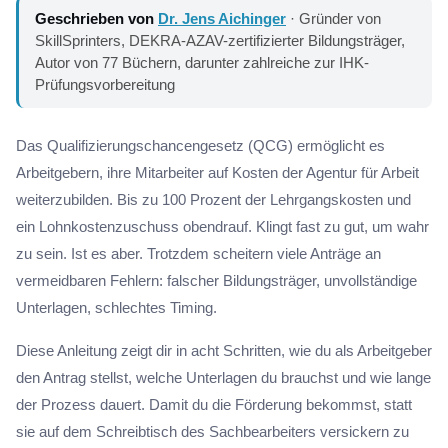
Geschrieben von
Dr. Jens Aichinger
· Gründer von
SkillSprinters, DEKRA-AZAV-zertifizierter Bildungsträger,
Autor von 77 Büchern, darunter zahlreiche zur IHK-
Prüfungsvorbereitung
Das Qualifizierungschancengesetz (QCG) ermöglicht es
Arbeitgebern, ihre Mitarbeiter auf Kosten der Agentur für Arbeit
weiterzubilden. Bis zu 100 Prozent der Lehrgangskosten und
ein Lohnkostenzuschuss obendrauf. Klingt fast zu gut, um wahr
zu sein. Ist es aber. Trotzdem scheitern viele Anträge an
vermeidbaren Fehlern: falscher Bildungsträger, unvollständige
Unterlagen, schlechtes Timing.
Diese Anleitung zeigt dir in acht Schritten, wie du als Arbeitgeber
den Antrag stellst, welche Unterlagen du brauchst und wie lange
der Prozess dauert. Damit du die Förderung bekommst, statt
sie auf dem Schreibtisch des Sachbearbeiters versickern zu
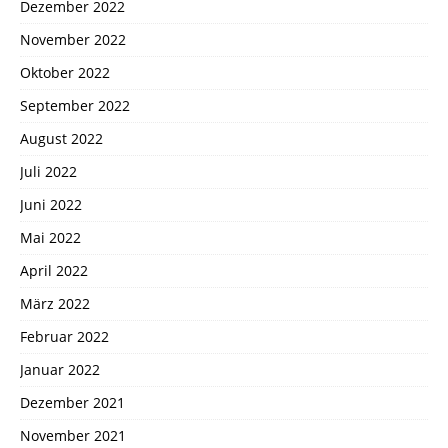
Dezember 2022
November 2022
Oktober 2022
September 2022
August 2022
Juli 2022
Juni 2022
Mai 2022
April 2022
März 2022
Februar 2022
Januar 2022
Dezember 2021
November 2021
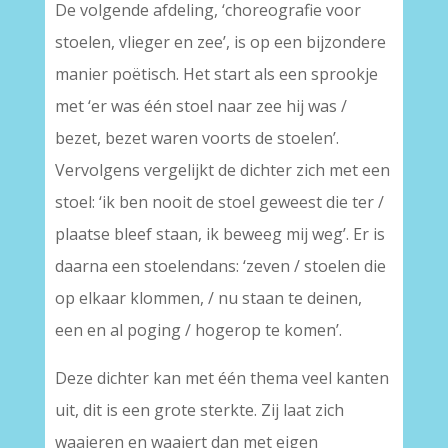
De volgende afdeling, ‘choreografie voor
stoelen, vlieger en zee’, is op een bijzondere
manier poëtisch. Het start als een sprookje
met ‘er was één stoel naar zee hij was /
bezet, bezet waren voorts de stoelen’.
Vervolgens vergelijkt de dichter zich met een
stoel: ‘ik ben nooit de stoel geweest die ter /
plaatse bleef staan, ik beweeg mij weg’. Er is
daarna een stoelendans: ‘zeven / stoelen die
op elkaar klommen, / nu staan te deinen,
een en al poging / hogerop te komen’.
Deze dichter kan met één thema veel kanten
uit, dit is een grote sterkte. Zij laat zich
waaieren en waaiert dan met eigen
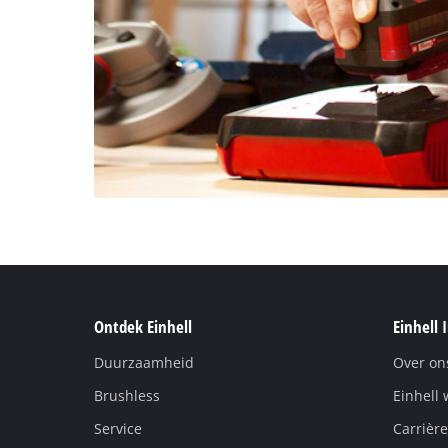
Ontdek Einhell
Einhell 
Duurzaamheid
Over on
Brushless
Einhell 
Service
Carrière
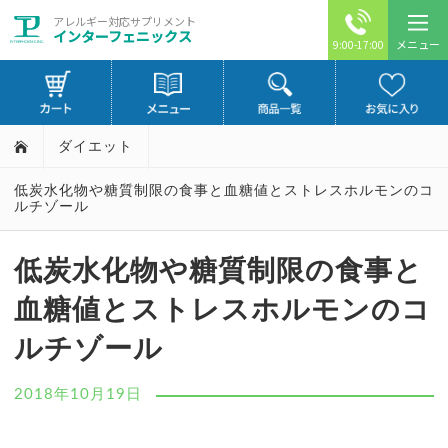
アレルギー対応サプリメント
インターフェニックス
メニュー
9:00-17:00
ダイエット
低炭水化物や糖質制限の食事と血糖値とストレスホルモンのコ
ルチゾール
低炭水化物や糖質制限の食事と
血糖値とストレスホルモンのコ
ルチゾール
2018年10月19日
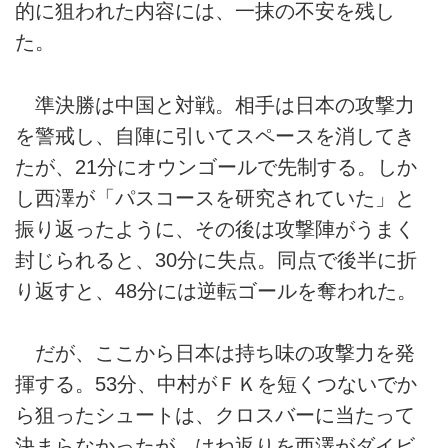
的に狙われた内容には、一抹の不安を残し
た。
準決勝は中国と対戦。相手は日本の攻撃力
を警戒し、自陣に引いてスペースを消してき
たが、21分にオウンゴールで先制する。しか
し西澤が「パスコースを研究されていた」と
振り返ったように、その後は攻撃陣がうまく
封じられると、30分に失点。同点で後半に折
り返すと、48分には逆転ゴールを奪われた。
だが、ここから日本は持ち味の攻撃力を発
揮する。53分、中村がＦＫを短くつないでか
ら狙ったシュートは、クロスバーに当たって
決まらなかったが、はね返りを西澤がダイビ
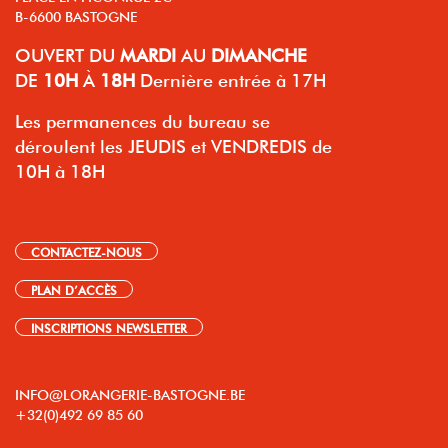
B-6600 BASTOGNE
OUVERT
DU
MARDI
AU
DIMANCHE
DE
10H
À
18H
Dernière entrée à 17H
Les permanences du bureau se
déroulent les JEUDIS et VENDREDIS de
10H à 18H
CONTACTEZ-NOUS
PLAN D’ACCÈS
INSCRIPTIONS NEWSLETTER
INFO@LORANGERIE-BASTOGNE.BE
+32(0)492 69 85 60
---------------
● Exercise aim: Pull every line with "Bildungsträger" from the records.

● Response box:
SkillSprinters, DEKRA-AZAV-zertifizierter Bildungsträger,
vermeidbaren Fehlern: falscher Bildungsträger, unvollständige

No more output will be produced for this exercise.